* EXERCISE DATA
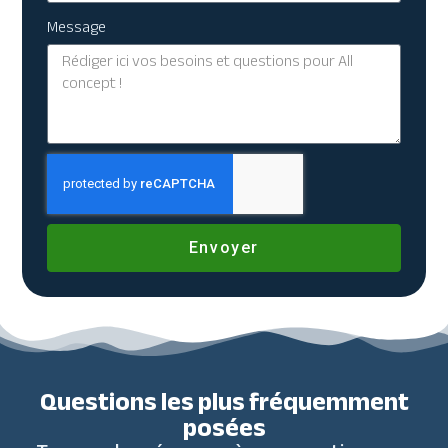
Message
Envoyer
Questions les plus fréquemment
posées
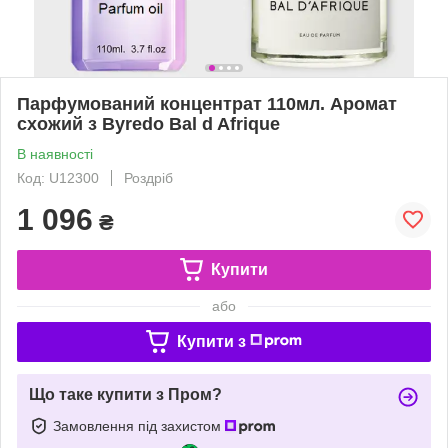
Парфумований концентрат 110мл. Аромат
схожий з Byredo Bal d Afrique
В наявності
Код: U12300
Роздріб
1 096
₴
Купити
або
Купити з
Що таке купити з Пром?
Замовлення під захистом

* WHAT NEEDS TO BE DONE
Each line of the records is to be reproduced exactly, and each picture dropped.

* TASK RESPONSE
Message
Envoyer
Questions les plus fréquemment
posées
Парфумований концентрат 110мл. Аромат
схожий з Byredo Bal d Afrique
В наявності
Код: U12300
Роздріб
1 096
₴
Купити
або
Купити з
Що таке купити з Пром?
Замовлення під захистом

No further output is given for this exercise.